Kneel to the Rising Sun
by
A SHIVER went through Lonnie. He drew his hand away from his sharp chin, remembering what Clem had said. It made him feel now as if he were committing a crime by standing in Arch Gunnard’s presence and allowing his face to be seen.
He and Clem had been walking up the road together that afternoon on their way to the filling station when he told Clem how much he needed rations. Clem stopped a moment to kick a rock out of the road, and said that if you worked for Arch Gunnard long enough, your face would be sharp enough to split the boards for your own coffin.
As Lonnie turned away to sit down on an empty box beside the gasoline pump, he could not help wishing that he could be as unafraid of Arch Gunnard as Clem was. Even if Clem was a Negro, he never hesitated to ask for rations when he needed something to eat; and when he and his family did not get enough, Clem came right out and told Arch so. Arch stood for that, but he swore that he was going to run Clem out of the country the first chance he got.
Lonnie knew without turning around that Clem was standing at the corner of the filling station with two or three other Negroes and looking at him, but for some reason he was unable to meet Clem’s eyes.
Arch Gunnard was sitting in the sun, honing his jack-knife blade on his boot top. He glanced once or twice at Lonnie’s hound, Nancy, who was lying in the middle of the road waiting for Lonnie to go home.
“That your dog, Lonnie?”
Jumping with fear, Lonnie’s hand went to his chin to hide the lean face that would accuse Arch of shortrationing.
Arch snapped his fingers and the hound stood up, wagging her tail. She waited to be called.
“Mr. Arch, I—”
Arch called the dog. She began crawling towards them on her belly, wagging her tail a little faster each time Arch’s fingers snapped. When she was several feet away, she turned over on her back and lay on the ground with her four paws in the air.
Dudley Smith and Jim Weaver, who were lounging around the filling station, laughed. They had been leaning against the side of the building, but they straightened up to see what Arch was up to.
Arch spat some more tobacco juice on his boot top and whetted the jack-knife blade some more.
“What kind of a hound dog is that, anyway, Lonnie?” Arch said.”Looks like to me it might be a ketch hound.”
Lonnie could feel Clem Henry’s eyes boring into the back of his head. He wondered what Clem would do if it had been his dog Arch Gunnard was snapping his fingers at and calling like that.
“His tail’s way too long for a coon hound or a bird dog, ain’t it, Arch?” somebody behind Lonnie said, laughing out loud.
Everybody laughed then, including Arch. They looked at Lonnie, waiting to hear what he was going to say to Arch.

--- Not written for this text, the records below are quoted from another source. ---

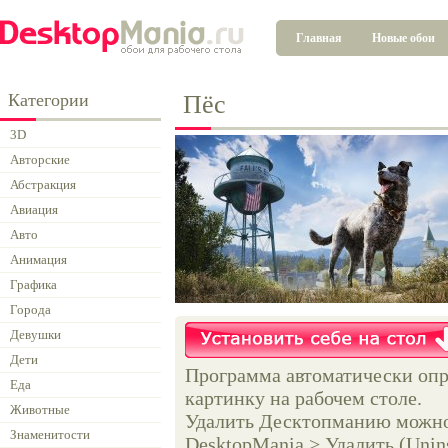
Главная
Новые обои
Категории
Пёс
3D
Авторские
Абстракция
Авиация
Авто
Анимация
Графика
Города
Девушки
Дети
Программа автоматически опр
Еда
картинку на рабочем столе.
Животные
Удалить Десктопманию можно 
Знаменитости
DesktopMania > Удалить (Unins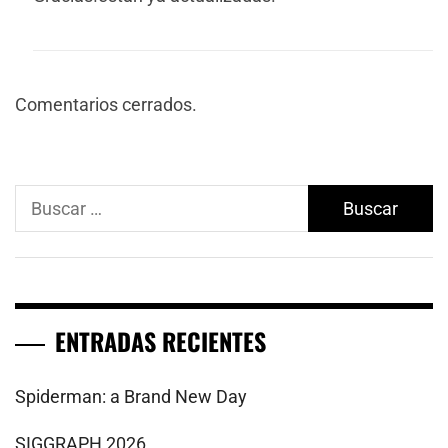
Comentarios cerrados.
Buscar:
ENTRADAS RECIENTES
Spiderman: a Brand New Day
SIGGRAPH 2026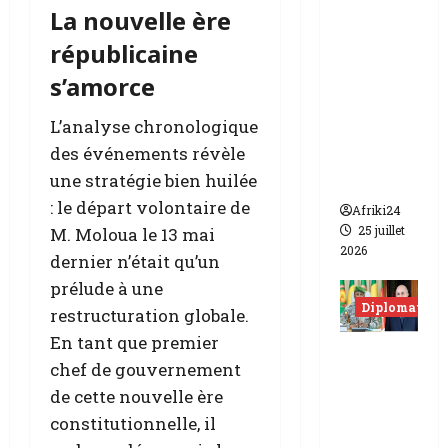
juillet
i
Moham
s
s
e
La nouvelle ère
2026
n
i
t
med VI
l
républicaine
a
t
e
l
offre un
t
i
P
é
complex
s’amorce
d
o
i
e
e
e
n
e
e
L’analyse chronologique
professi
M
T
r
n
des événements révèle
onnel à
a
c
r
t
une stratégie bien huilée
r
Bamako
h
e
r
t
a
-
: le départ volontaire de
e
Afriki24
i
d
W
l
25 juillet
M. Moloua le 13 mai
n
i
i
e
2026
dernier n’était qu’un
e
e
l
s
prélude à une
z
n
f
d
Diplomatie
Z
n
restructuration globale.
r
e
o
e
i
u
En tant que premier
Mali-
g
c
e
x
chef de gouvernement
Algérie |
o
o
d
p
de cette nouvelle ère
,
n
reprise
K
a
l
constitutionnelle, il
t
a
diploma
y
a
e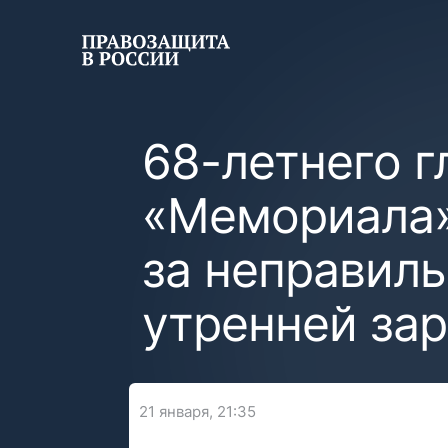
68-летнего г
«Мемориала»
за неправил
утренней за
21 января, 21:35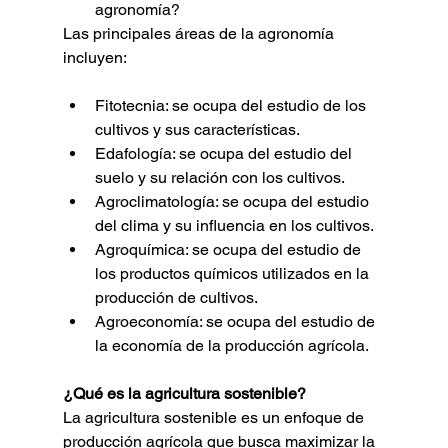
agronomía?
Las principales áreas de la agronomía 
incluyen:
Fitotecnia: se ocupa del estudio de los 
cultivos y sus características.
Edafología: se ocupa del estudio del 
suelo y su relación con los cultivos.
Agroclimatología: se ocupa del estudio 
del clima y su influencia en los cultivos.
Agroquímica: se ocupa del estudio de 
los productos químicos utilizados en la 
producción de cultivos.
Agroeconomía: se ocupa del estudio de 
la economía de la producción agrícola.
¿Qué es la agricultura sostenible?
La agricultura sostenible es un enfoque de 
producción agrícola que busca maximizar la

“Is he a ketch hound, Lonnie?” Arch said, snapping his finger again.
“Mr. Arch, I—”
“Don’t be ashamed of him, Lonnie, if he don’t show signs of turning out to be a bird dog or a fox hound. Everybody needs a hound around the house that can go out and catch pigs and rabbits when you are in a hurry for them. A ketch hound is a mighty respectable animal. I’ve known the time when I was mighty proud to own one.”
Everybody laughed.
Arch Gunnard was getting ready to grab Nancy by the tail. Lonnie sat up, twisting his neck until he caught a glimpse of Clem Henry at the other corner of the filling station. Clem was staring at him with unmistakable meaning, with the same look in his eyes he had had that afternoon when he said that nobody who worked for Arch Gunnard ought to stand for short-rationing. Lonnie lowered his eyes. He could not figure out how a Negro could be braver than he was. There were a lot of times like that when he would have given anything he had to be able to jump into Clem’s shoes and change places with him.
“The trouble with this hound of yours, Lonnie, is that he’s too heavy on his feet. Don’t you reckon it would be a pretty slick little trick to lighten the load some, being as how he’s a ketch hound to begin with?”